Organisations are turning to social collaboration to address fundamental business challenges
While social collaboration has been caught up in a wave of hype stemming from the explosion of public social media, successful social collaboration initiatives in business are not pure vanity exercises (as is sometimes assumed) but are driven by fundamental challenges that affect organisations of all sizes and from many different industries. Globalisation, increased competition sparked by the growth of the web, and economic pressures are driving a new perspective on the way our organisations work and organise themselves, sparking a shift away from the traditional view of the team and towards a less-hierarchical, more open and transparent business.

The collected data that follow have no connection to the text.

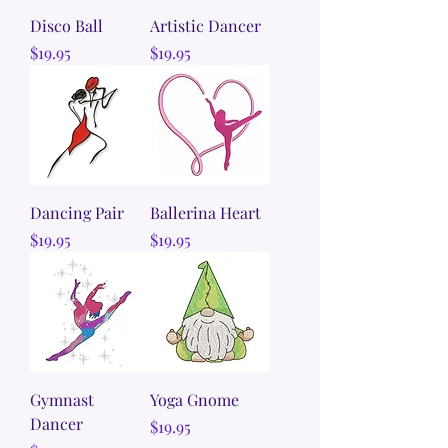
Disco Ball
Artistic Dancer
Price
Price
$19.95
$19.95
Dancing Pair
Ballerina Heart
Price
Price
$19.95
$19.95
Gymnast
Yoga Gnome
Dancer
Price
$19.95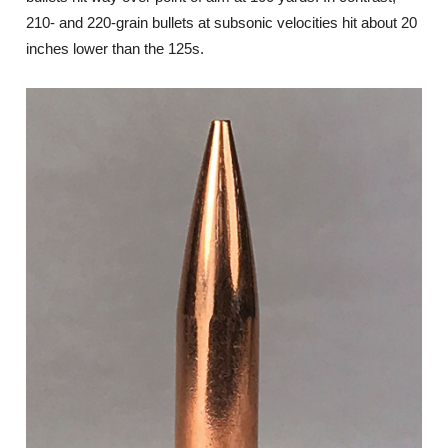
210- and 220-grain bullets at subsonic velocities hit about 20
inches lower than the 125s.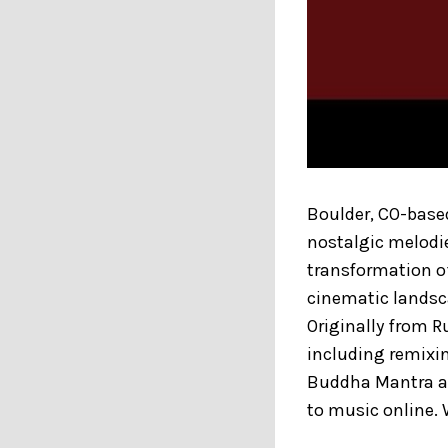
Boulder, CO-based
nostalgic melodie
transformation of
cinematic landsc
Originally from R
including remixi
Buddha Mantra a
to music online.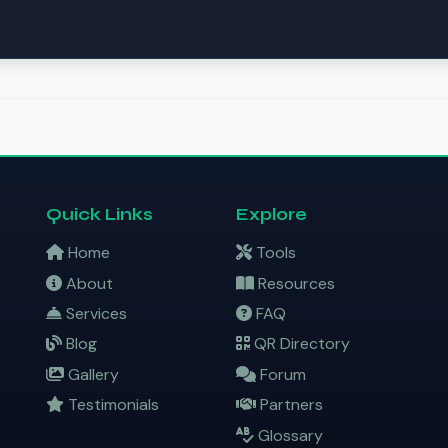
Quick Links
Explore
Home
Tools
About
Resources
Services
FAQ
Blog
QR Directory
Gallery
Forum
Testimonials
Partners
Glossary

The benefits of social collaboration are well understood, yet it’s still early days for widespread adoption
Through technologies which enable an open, interactive and networked working environment, social collaboration can help organisations share knowledge and expertise more effectively, drive innovation, and overcome the challenges of an increasingly distributed workforce, in order to build better relationships with customers and partners, and ultimately create a stronger and better-differentiated business. However in practice, the majority of businesses are still at the very beginning of their journey to take full advantage of this trend, with the challenges only now starting to be recognised and addressed.

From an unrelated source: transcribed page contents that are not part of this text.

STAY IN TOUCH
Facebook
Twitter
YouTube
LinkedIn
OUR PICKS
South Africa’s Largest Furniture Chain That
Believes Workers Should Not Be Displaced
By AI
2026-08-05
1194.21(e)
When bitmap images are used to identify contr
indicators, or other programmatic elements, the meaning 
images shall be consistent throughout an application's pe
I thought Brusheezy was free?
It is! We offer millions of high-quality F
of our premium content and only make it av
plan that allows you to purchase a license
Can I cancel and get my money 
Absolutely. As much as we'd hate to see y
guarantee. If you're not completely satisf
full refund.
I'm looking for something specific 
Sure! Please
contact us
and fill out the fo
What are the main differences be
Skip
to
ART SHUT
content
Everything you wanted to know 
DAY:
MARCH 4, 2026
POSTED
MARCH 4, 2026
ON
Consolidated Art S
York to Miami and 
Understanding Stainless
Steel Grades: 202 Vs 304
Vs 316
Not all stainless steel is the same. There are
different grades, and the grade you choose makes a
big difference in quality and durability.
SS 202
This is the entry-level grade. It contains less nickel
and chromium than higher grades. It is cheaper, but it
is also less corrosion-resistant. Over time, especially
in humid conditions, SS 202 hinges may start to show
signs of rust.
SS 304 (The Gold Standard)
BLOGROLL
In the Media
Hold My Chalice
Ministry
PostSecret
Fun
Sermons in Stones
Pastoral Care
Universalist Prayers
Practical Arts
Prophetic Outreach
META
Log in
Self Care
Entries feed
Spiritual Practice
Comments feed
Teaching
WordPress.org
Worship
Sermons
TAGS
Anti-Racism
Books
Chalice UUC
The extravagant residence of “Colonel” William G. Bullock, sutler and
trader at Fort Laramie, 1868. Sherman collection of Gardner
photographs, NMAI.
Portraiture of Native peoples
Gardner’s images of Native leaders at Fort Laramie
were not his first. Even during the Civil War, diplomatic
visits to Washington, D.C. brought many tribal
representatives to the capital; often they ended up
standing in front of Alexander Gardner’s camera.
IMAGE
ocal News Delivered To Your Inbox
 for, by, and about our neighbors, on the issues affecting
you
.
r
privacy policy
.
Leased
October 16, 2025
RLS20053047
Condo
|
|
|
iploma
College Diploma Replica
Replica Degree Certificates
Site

Technology is a key enabler for social collaboration, but technology alone is not enough
By capturing the conversations that take place in our day-to-day activities, and providing an open, interactive platform where every individual is identifiable and therefore accountable, social collaboration platforms can help support an initiative to build a more collaborative culture. Through analysis of the relationships and interactions that take place, the software can become increasingly proactive in recommending content to users and further drive adoption efforts. However, new technology will not change people’s behaviour by itself; you need to invest well in the business change efforts needed to endure widespread adoption across the organisation.